Questions From Readers
● What did the apostle Paul mean when he wrote, at 1 Timothy 2:15, that women would “be kept safe through childbearing”?—B. G., Chile.
Under inspiration Paul was discussing the proper attitudes and activities for women. One worthwhile and protective function for Christian wives is caring for their children. Paul wrote: “She will be kept safe through childbearing, provided they continue in faith and love and sanctification along with soundness of mind.”—1 Tim. 2:15.
The Bible translation by R. A. Knox renders this verse 1Ti 2:15 in a way that allows for the idea that childbearing itself will result in eternal salvation for a woman. But that cannot be the thought. Many other texts show that to be saved eternally men and women alike must believe on the Lord Jesus, have accurate knowledge and exercise faith.—Acts 16:30, 31; John 17:3; Rom. 10:10.
Other translations give the impression that this is a promise that God would preserve all his female servants alive through the experience of childbearing. (Moffatt, New American Standard Bible) Yet that had not been so in every case up till then, and it has not been true since then. (Gen. 35:16-18) Believers and nonbelievers have survived childbirth, and believers and nonbelievers have died in childbirth. So it does not mean being kept safe all throughout the course of childbirth. Rather, it means that by means of childbearing and caring for the responsibilities that go with it they will be kept safe, provided they also manifest faith, love and soundness of mind.
As mentioned, Paul was discussing the proper frame of mind and duties for women. In the congregation their attitude should be one of submissiveness, recognizing that they are not to try to exercise authority over adult males. Exemplifying the difficulties that can result when a woman does not recognize her position, the apostle cites Eve’s case. She ran ahead of Adam, was deceived and came to be in transgression.—1 Tim. 2:11-14.
Later in this same letter Paul cautioned Christian women about their activities. Some of the younger widows were “unoccupied, gadding about to the houses; yes, not only unoccupied, but also gossipers and meddlers in other people’s affairs, talking of things they ought not.” These activities could lead to all sorts of trouble, including getting involved in giving advice and making decisions on matters that were properly the responsibilities of husbands or appointed servants in the congregation. How could those younger widows be kept safe from such dangers? Paul said that one way was “to marry, to bear children, to manage a household.”—1 Tim. 5:11-15.
Hence, when he wrote that women would be “kept safe through childbearing,” he meant that they should be occupied with worthwhile activities. By managing a household and giving of themselves in training their children, which are valuable roles for which women have marvelous God-given abilities, they would probably be kept safe and out of the snares that trap untheocratic women.

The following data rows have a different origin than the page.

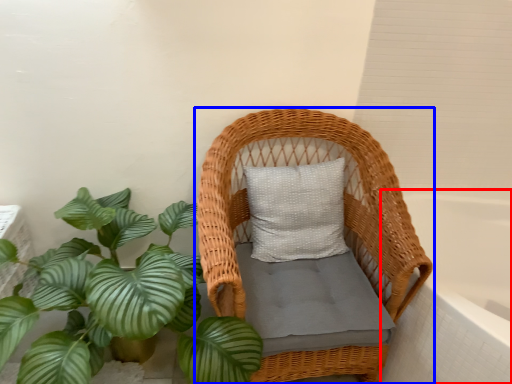 Question: Which of the following is the closest to the observer, bath (highlighted by a red box) or furniture (highlighted by a blue box)?

Choices:
 (A) bath
 (B) furniture

Answer: (B) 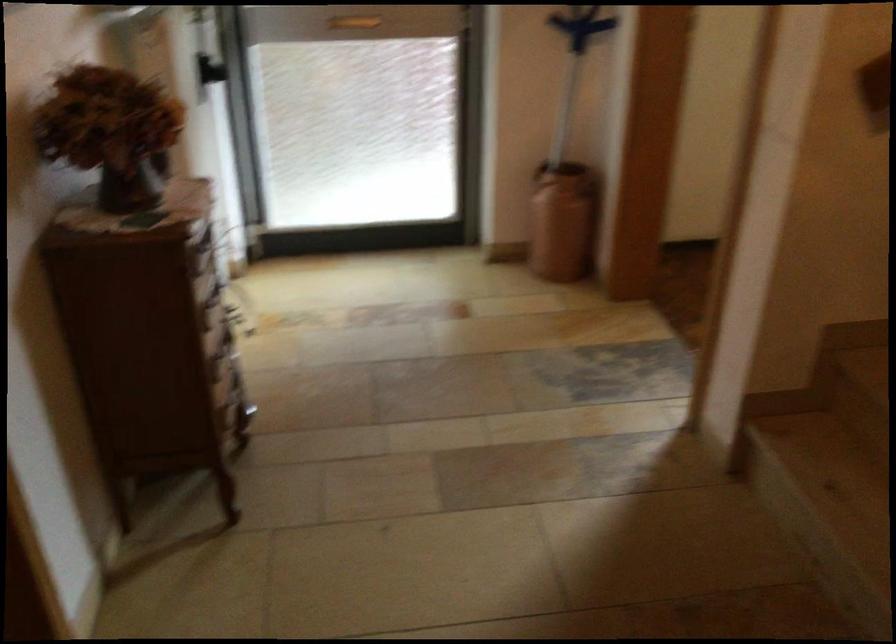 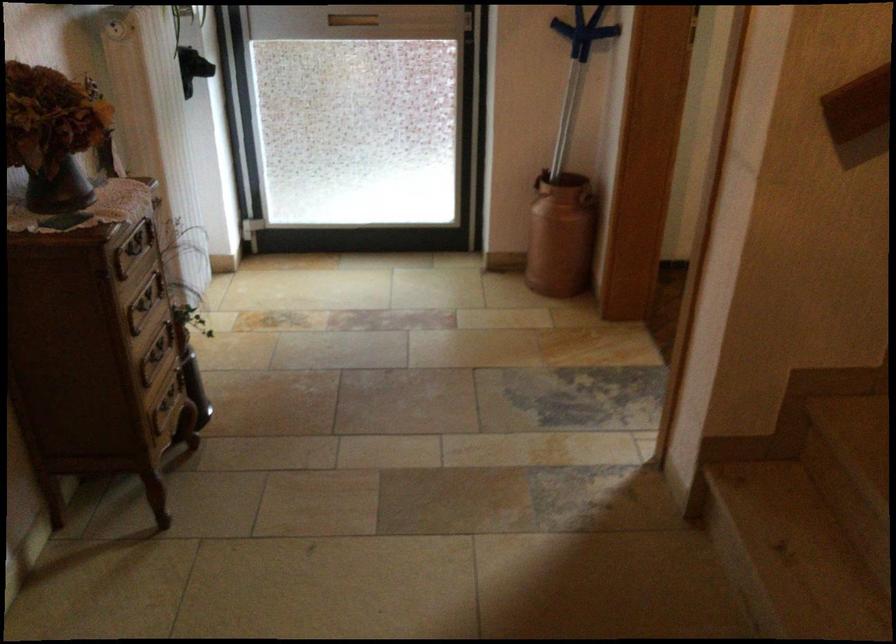 Where in the second image is the point corresponding to point 204,243 from the first image?

(133, 248) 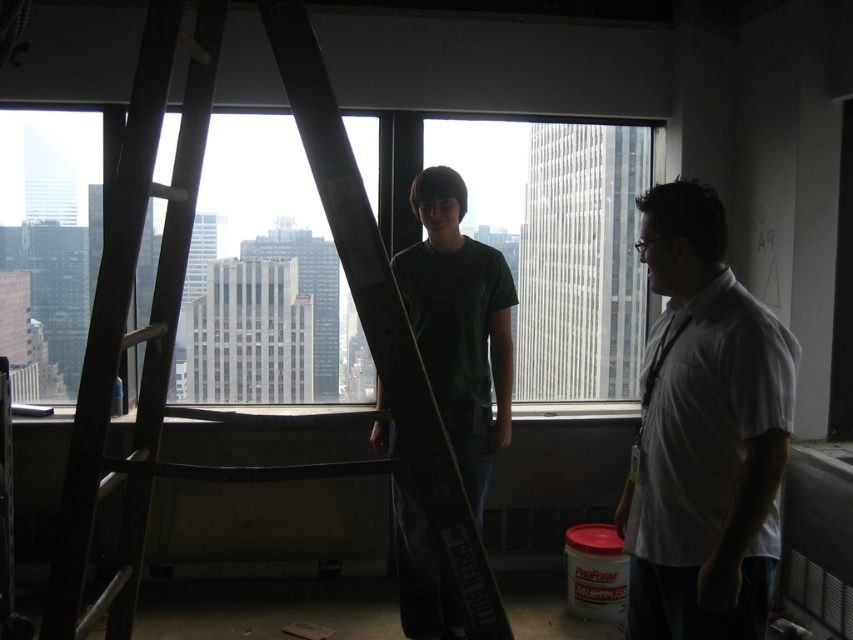 In the scene shown: Who is lower down, white shirt at right or green matte t-shirt at center?

green matte t-shirt at center is below.

Can you confirm if white shirt at right is positioned above green matte t-shirt at center?

Yes.

Which is in front, point (733, 413) or point (444, 209)?

Point (733, 413)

And these duties would nicely complement their activities in God’s service, helping them to “continue in faith and love and sanctification.”
Women who are not married or who do not have children, as well as Christian men, can learn from the principle of this inspired admonition: We all need to be on guard to see that we are profitably occupied. God’s Word advises each of us: “Keep strict watch that how you walk is not as unwise but as wise persons, buying out the opportune time for yourselves, because the days are wicked.”—Eph. 5:15, 16.